放課後
中学の同級生と会いました。成人式から、不定期に飯を食べる関係が続いていますが、かなり気に入っています。もう2年も経つようで、時の流れは本当に速いなと思うばかりです。
夕飯を終えると、大抵はコンビニへと向かいます。菓子やジュースを携えて、公園で駄弁るのです。ただ、今回は公園へ寄らず、歩いて帰ることになりました。夜は寒いですからね。
電車なら10分ほどの距離を、1時間以上掛けて歩いていく。夜に包まれた街道で、何も考えずに駄弁り、ゆっくりと家路を辿る。この放課後みたいな時間が、本当に好きなのです。

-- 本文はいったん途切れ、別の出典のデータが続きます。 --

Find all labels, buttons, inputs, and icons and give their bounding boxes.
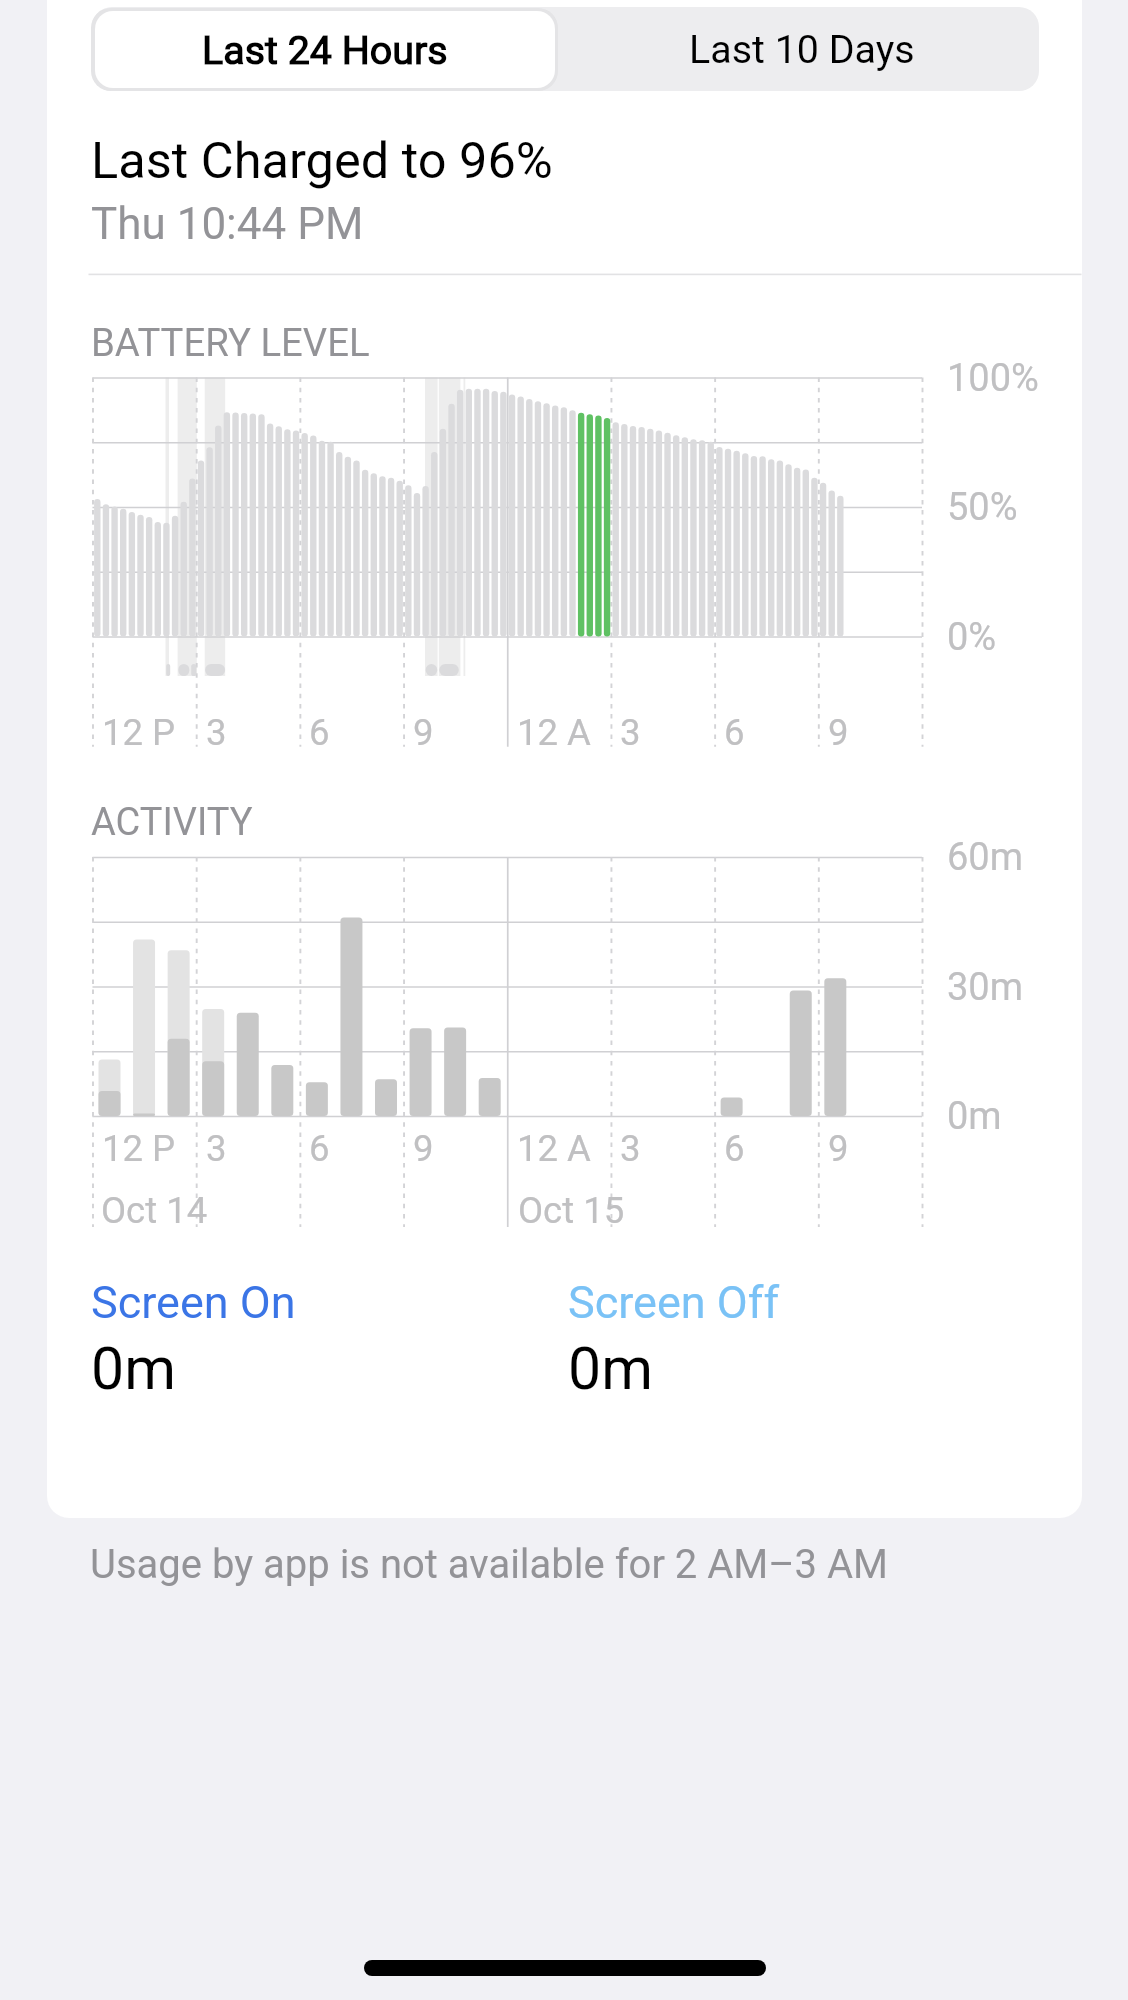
staticText: 6	[724, 711, 745, 754]
staticText: Usage by app is not available for 2 AM–3…	[90, 1541, 888, 1588]
button[interactable]: Last 24 Hours	[95, 11, 555, 88]
button[interactable]: Last 10 Days	[565, 7, 1039, 91]
staticText: Screen On	[91, 1276, 296, 1329]
staticText: 9	[828, 711, 849, 754]
staticText: Screen Off	[568, 1276, 780, 1329]
staticText: 3	[206, 1127, 227, 1170]
staticText: BATTERY LEVEL	[91, 320, 370, 365]
staticText: 0m	[947, 1094, 1002, 1139]
staticText: 6	[724, 1127, 745, 1170]
staticText: 30m	[947, 965, 1024, 1010]
staticText: 12 P	[102, 1127, 176, 1170]
staticText: Last 10 Days	[689, 26, 915, 72]
staticText: 9	[413, 711, 434, 754]
staticText: 12 A	[517, 711, 591, 754]
staticText: 3	[620, 711, 641, 754]
staticText: 3	[620, 1127, 641, 1170]
staticText: 0m	[568, 1334, 653, 1403]
staticText: Oct 15	[518, 1189, 625, 1232]
staticText: Last 24 Hours	[202, 27, 448, 73]
staticText: 60m	[947, 835, 1024, 880]
staticText: 12 A	[517, 1127, 591, 1170]
staticText: 100%	[947, 356, 1039, 401]
staticText: 12 P	[102, 711, 176, 754]
staticText: 50%	[947, 485, 1018, 530]
staticText: 6	[309, 1127, 330, 1170]
staticText: 9	[828, 1127, 849, 1170]
staticText: 0m	[91, 1334, 176, 1403]
staticText: ACTIVITY	[91, 800, 253, 845]
staticText: 6	[309, 711, 330, 754]
button[interactable]	[92, 7, 565, 91]
staticText: Thu 10:44 PM	[91, 198, 364, 250]
staticText: 3	[206, 711, 227, 754]
staticText: Oct 14	[101, 1189, 208, 1232]
staticText: Last Charged to 96%	[91, 131, 553, 190]
staticText: 9	[413, 1127, 434, 1170]
staticText: 0%	[947, 615, 997, 660]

幸せな時間は短いもので、気付けば解散場所が近付いてきました。終わりは確実に迫っている。見慣れた道は、何となく距離が分かってしまって、少し嫌だなと思いました。もっと余韻に浸りたくて、まだ幸福を味わっていたくて、現実と反発するような感情が、じんわりと溢れてきました。
「ずっと続けばいいのに」
「この放課後みたいな時間が、ずっと続いたらな」
気付けば、そんなことを口走っていました。寂しい終末に向けた、小さな抵抗。半ば愚痴のように吐いた言葉を、友人たちは丁寧に拾ってくれました。
改札で解散するのは寂しいとか、段々こんな機会も減っているとか、やっぱり歩いて駄弁るのが楽しいとか、そんなことを話しました。友人の共感を得て、少し肩の力が抜けました。みんな同じことを思っていたのだと、それを共有できて良かったと。薄緑色の電灯が、少し明るく見えました。その後、本当に少しだけ遠回りをしました。
遠回りの先で、アイスの自動販売機がありました。友人を呼び掛けて、薄暗い自販機に集まる。値段を眺めると、思わず驚嘆しました。記憶よりも、ずっと高い。当時は100円台前半だったような気がしますが、今では180円になっていました。これは流石に買えないねと、学生時代へ戻ったように苦笑する。そうして、また帰路に戻りました。
環境も関係も、何もかも変わっていく。変化は悪ではなく、必要な前進だと思います。けれど、この時間だけは、この放課後のような帰路だけは、ずっと手放したくないなと思ったりします。